Lily began preparing herself and her family for her transition. At home she dressed and presented as a girl and was noticeably lighter. The family used female pronouns and her parents began to see her as their daughter. But when she left the house dressed as a boy, her parents saw Lily’s mood change, it was increasingly hard to keep pretending. Friends would wonder who this Lily person was that Brit would refer to. The “year in limbo” was taking its toll. “She was struggling. We just had to spend a lot more time taking care of her.” Life for all of them was becoming more tense.
“What are all my friends going to think?”- Eli Rubenstein
In the midst of that focus, Lily’s older brother Eli, a teenager himself, was feeling neglected, his world was also being turned upside-down. He started to act out, questioning the process, “’Why couldn’t she just wait until she was older? What are all my friends going to think?’” Their therapist assured Britt that this was age appropriate behavior but she was now navigating an increasingly complicated sibling dynamic in the house, and it was difficult to determine where the gender issues stopped and teen issues started.
Transforming Families is a support group for transgender children and their parents run out of Children’s Hospital Los Angeles. This group became an invaluable resource for the family. “Surrounding yourself with other people who are going through this journey, that just made the biggest difference for us.” Through those sessions with therapists and other parents, Britt was able to learn to navigate a new parenting road, one where she could gain deeper understanding to the issues Lily was facing but also learn to draw clear lines and consistent expectations between parent and child regardless of the situation, or as Dr. Olson advises, “I tell the parents not to stop parenting their kids.”
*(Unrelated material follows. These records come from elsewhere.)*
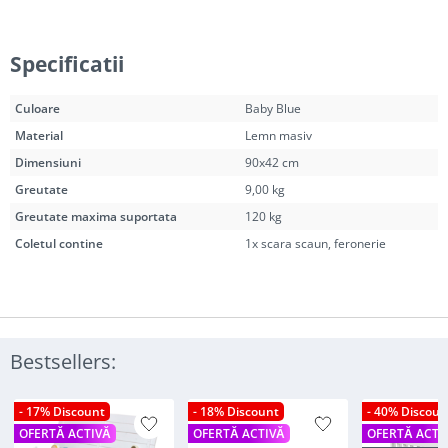
Specificatii
Culoare
Baby Blue
Material
Lemn masiv
Dimensiuni
90x42 cm
Greutate
9,00 kg
Greutate maxima suportata
120 kg
Coletul contine
1x scara scaun, feronerie
Bestsellers:
- 17% Discount
- 18% Discount
- 40% Discoun
OFERTĂ ACTIVĂ
OFERTĂ ACTIVĂ
OFERTĂ ACTI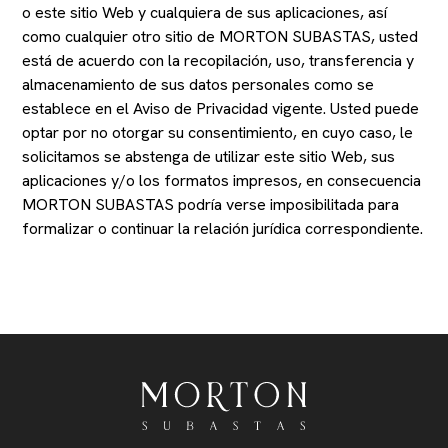
o este sitio Web y cualquiera de sus aplicaciones, así
como cualquier otro sitio de MORTON SUBASTAS, usted
está de acuerdo con la recopilación, uso, transferencia y
almacenamiento de sus datos personales como se
establece en el Aviso de Privacidad vigente. Usted puede
optar por no otorgar su consentimiento, en cuyo caso, le
solicitamos se abstenga de utilizar este sitio Web, sus
aplicaciones y/o los formatos impresos, en consecuencia
MORTON SUBASTAS podría verse imposibilitada para
formalizar o continuar la relación jurídica correspondiente.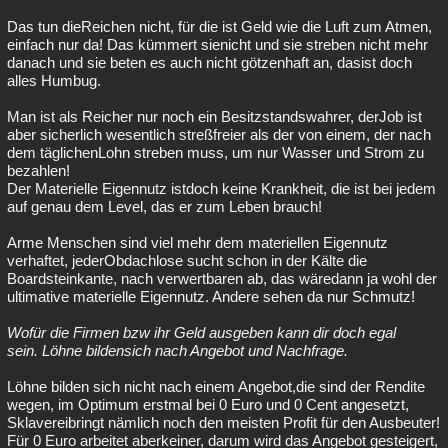
Das tun dieReichen nicht, für die ist Geld wie die Luft zum Atmen,
einfach nur da! Das kümmert sienicht und sie streben nicht mehr
danach und sie beten es auch nicht götzenhaft an, dasist doch
alles Humbug.
Man ist als Reicher nur noch ein Besitzstandswahrer, derJob ist
aber sicherlich wesentlich streßfreier als der von einem, der nach
dem täglichenLohn streben muss, um nur Wasser und Strom zu
bezahlen!
Der Materielle Eigennutz istdoch keine Krankheit, die ist bei jedem
auf genau dem Level, das er zum Leben brauch!
Arme Menschen sind viel mehr dem materiellen Eigennutz
verhaftet, jederObdachlose sucht schon in der Kälte die
Boardsteinkante, nach verwertbaren ab, das wäredann ja wohl der
ultimative materielle Eigennutz. Andere sehen da nur Schmutz!
Wofür die Firmen bzw ihr Geld ausgeben kann dir doch egal
sein. Löhne bildensich nach Angebot und Nachfrage.
Löhne bilden sich nicht nach einem Angebot,die sind der Rendite
wegen, im Optimum erstmal bei 0 Euro und 0 Cent angesetzt,
Sklavereibringt nämlich noch den meisten Profit für den Ausbeuter!
Für 0 Euro arbeitet aberkeiner, darum wird das Angebot gesteigert,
During those early days of Lily’s transition, the support group was only for transgender children and their parents. With Eli also struggling at home, Britt helped to start a sibling component of that group. “We’re going through this as a family,” Britt said. Through talking with other siblings and meeting other transgender kids, Eli’s knowledge and understanding grew, “he saw that this was going to be okay after all.”
“I wish I would’ve been able to see that this would turn out exponentially better than I could ever imagine.” – Britt Rubenstein
Locking into a specific date for Lily’s transition brought them all an enormous sense of relief. After the end of the school year, Lily’s first day of transition would be at Camp Aranu’tiq, a summer camp for transgender and gender non-conforming youth. She would go for a week. After coming home from dropping Lily off, Britt sent out an email to their friends and colleagues informing them of their family’s news. “A letter is a great way to communicate because the way that some people may initially react is not necessarily where they’re going to end up as far as supporting your family.” The responses from friends came in immediately, with overwhelming understanding and support. Lily came back from camp the vibrant happy child they remembered. In the fall she started at a new charter school Britt had found that had experience with transgender kids and whose administration sought to create a welcoming environment for all of their students.
The next year, the Rubenstein’s celebrated Lily’s Bat-Mitzvah with their family and friends. “If I think back to all of the time that was spent really worrying,, “What if this happens? What if this happens?” I wish I would have been able to see that this would turn out exponentially better than I could ever imagine. I’m just super-proud of her and where we are.”